Repository files navigation

RL Quantum Circuit Routing

Deep Reinforcement Learning for Quantum Circuit Transpilation

A D3QN+PER agent that learns to route quantum circuits on hardware topologies, minimizing SWAP gate overhead compared to IBM's SABRE compiler.

Python 3.10+ PyTorch Qiskit 1.0 Gymnasium


Ratio 0.969 (Beats SABRE by 3.1%) · Benchmark: 42% Wins / 19% Losses over 150 circuits · 100% Completion · 3 Hardware Topologies

Results · Benchmark · Architecture · How It Works · Getting Started · Training · Documentation


Overview

Quantum computers can only execute two-qubit gates between physically adjacent qubits. Real quantum circuits contain gates between arbitrary qubit pairs. Quantum circuit routing (transpilation) solves this by inserting SWAP gates to move qubits into adjacent positions before each gate can execute. Fewer SWAPs = shorter circuits = less decoherence = higher fidelity results.
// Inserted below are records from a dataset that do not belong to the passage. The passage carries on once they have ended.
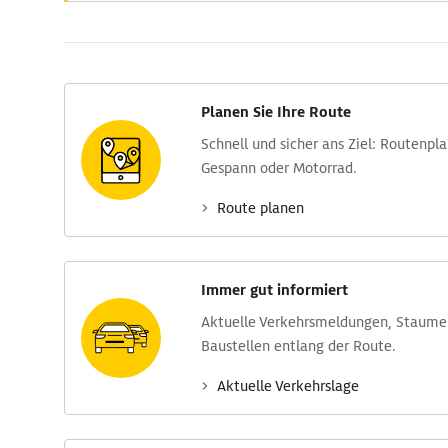
Planen Sie Ihre Route
Schnell und sicher ans Ziel: Routen­pl
Gespann oder Motorrad.
Route planen
Immer gut informiert
Aktuelle Verkehrs­meldungen, Stau­m
Baustellen entlang der Route.
Aktuelle Verkehrs­lage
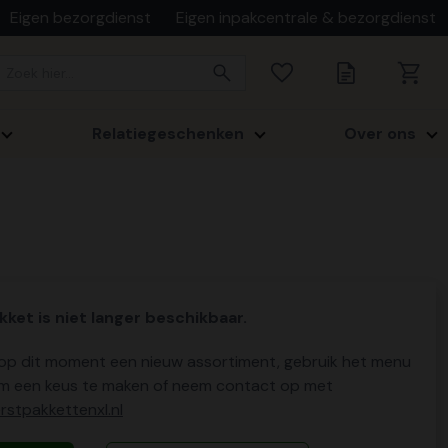
Eigen bezorgdienst
Eigen inpakcentrale & bezorgdienst
Relatiegeschenken
Over ons
kket is niet langer beschikbaar.
p dit moment een nieuw assortiment, gebruik het menu
m een keus te maken of neem contact op met
stpakkettenxl.nl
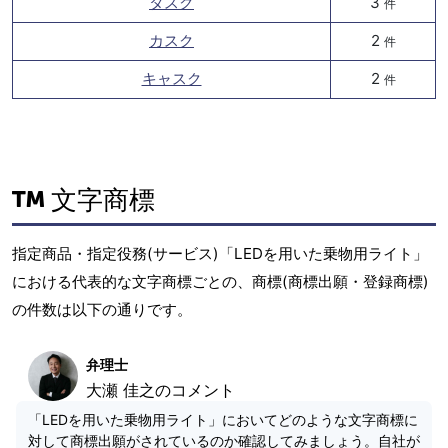
タスク
3
件
カスク
2
件
キャスク
2
件
文字商標
指定商品・指定役務(サービス)「LEDを用いた乗物用ライト」
における代表的な文字商標ごとの、商標(商標出願・登録商標)
の件数は以下の通りです。
弁理士
大瀬 佳之のコメント
「LEDを用いた乗物用ライト」においてどのような文字商標に
対して商標出願がされているのか確認してみましょう。自社が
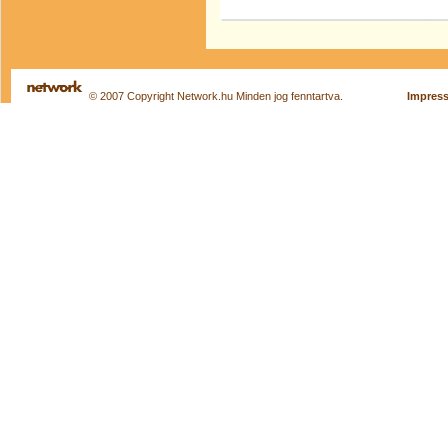
© 2007 Copyright Network.hu Minden jog fenntartva.
Impres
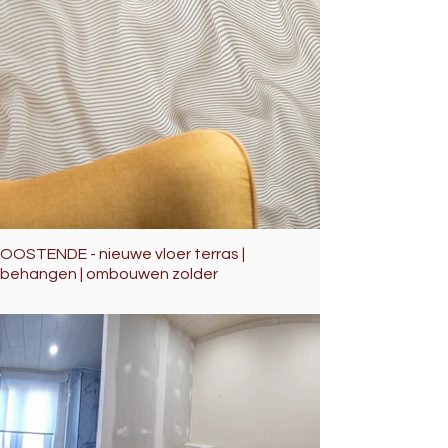
OOSTENDE - nieuwe vloer terras |
behangen | ombouwen zolder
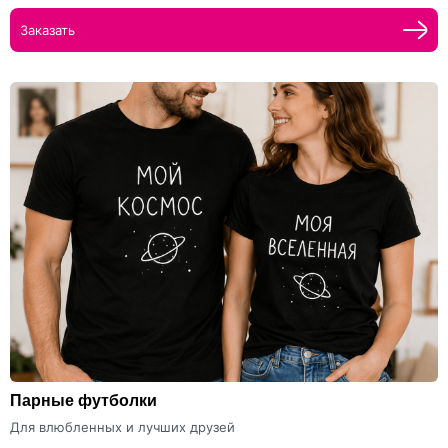
Заказать
Парные футболки
Для влюбленных и лучших друзей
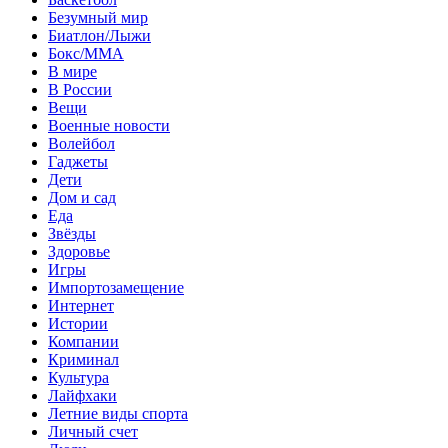
Безумный мир
Биатлон/Лыжи
Бокс/MMA
В мире
В России
Вещи
Военные новости
Волейбол
Гаджеты
Дети
Дом и сад
Еда
Звёзды
Здоровье
Игры
Импортозамещение
Интернет
Истории
Компании
Криминал
Культура
Лайфхаки
Летние виды спорта
Личный счет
The industry-standard solution is SABRE (Li et al., 2019), a heuristic search algorithm used by IBM's Qiskit compiler. SABRE is fast and produces good results, but as a greedy heuristic, it can miss globally optimal routing strategies.

Finding the minimum number of SWAPs for a given circuit is NP-hard (Siraichi et al., 2018) — no known polynomial-time algorithm can compute the optimal solution. For small instances (5-10 qubits), exact methods like ILP/SAT solvers or A* search (Botea et al., 2018) can find optima, but for real hardware sizes these are intractable. Both SABRE and our agent produce approximate solutions.

This project trains a deep RL agent to learn routing strategies end-to-end, directly from the circuit structure and hardware topology. The agent:

  1. Observes the hardware graph, current qubit mapping, pending gate demands, and routing progress via a 5-channel spatial state
  2. Selects SWAP operations on hardware edges using a Dueling CNN policy
  3. Learns from millions of routing episodes via Double DQN with Prioritized Experience Replay
  4. Generalizes across multiple hardware topologies with a single network
    Quantum Circuit (logical)          Hardware Topology (physical)
    +-------------------+              +-------------------------+
    | q0 --X--          |              |    0 --- 1 --- 2        |
    |      |            |              |    |           |        |
    | q1 --X-- X--      |     SWAP     |    3 --- 4 --- 5        |
    |          |        |  --------->  |    |           |        |
    | q2 ---- X-- X--   |  insertion   |    6 --- 7 --- 8        |
    |             |     |              |   (grid_3x3: 9q, 12e)   |
    | q3 -------- X--   |              +-------------------------+
    +-------------------+
    Gates between non-adjacent          Agent inserts SWAPs to make
    qubits can't execute directly       all gates executable

Results

Agent vs SABRE: Routing Comparison

The agent (blue) and SABRE (orange) route the same quantum circuit on heavy_hex_19. Each frame shows one SWAP operation, with gates executing automatically when qubits become adjacent.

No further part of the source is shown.